Despite his on-field success, it was reported in November that Cook had given thought to quitting the game.39 In February 1907 he indeed left the Bronchos to work for the office of the San Antonio Traction Company, the firm that ran the city’s streetcars. “I guess I’m out of baseball for keeps now,” he said. “It’s a good business, but there are better to my mind.”40
The reason for Cook’s abrupt departure from the sport was given no further explanation, but in 1909 it was revealed that Cook had fallen out with his family, who considered his baseball profession “a horror.”4 1 These tensions were almost certainly the motivating factor in his sudden retirement.
Nevertheless, Cook could not stay away from baseball for long. He played against the Bronchos for a team of independents in a practice game in early April, and the fan favorite was back in a San Antonio uniform for two games later in the month. In the first of these he played right field and scored the winning run in the ninth inning, diving into home headfirst.42 The next day he struck out twelve and allowed one run in an 11-inning win.43 Cook insisted that he was “not in the game for good” and merely helping out,44 but the San Antonio Daily Express was hopeful he would again be playing regularly for the Bronchos, who now competed in the Class C Texas League.
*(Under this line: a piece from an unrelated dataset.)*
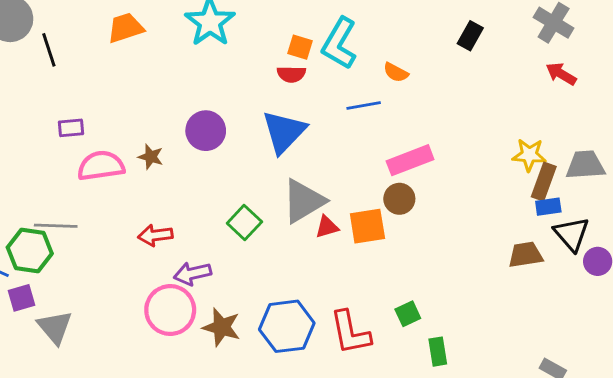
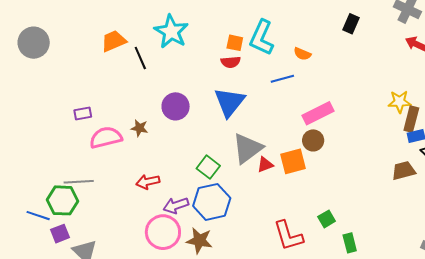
black line: (49, 50) -> (140, 58), moved
blue hexagon: (287, 326) -> (212, 202), moved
Cook retreated back into retirement though, and did not play in either May or June. But on July 15, the San Antonio Gazette reported that Cook had come out of retirement to sign with the Bronchos.45 The next day, the same newspaper offered an improbable retraction:
“Through an error it was stated yesterday that Fred Cook would play with the Bronchos. It was learned this morning that Mr. Cook will not play, but that Fred Clark is the name of the player who has been secured.”46
On July 19, the San Antonio Light said that pitcher “Fred Clarke” was to join the club that day.47 The Bronchos instead fielded a new recruit by the name of “Winchell”, who started at second base and was described as “the new infielder”.48 The following day Winchell started both games of a doubleheader at second base, before pitching on July 21 and playing that position exclusively for the rest of the season.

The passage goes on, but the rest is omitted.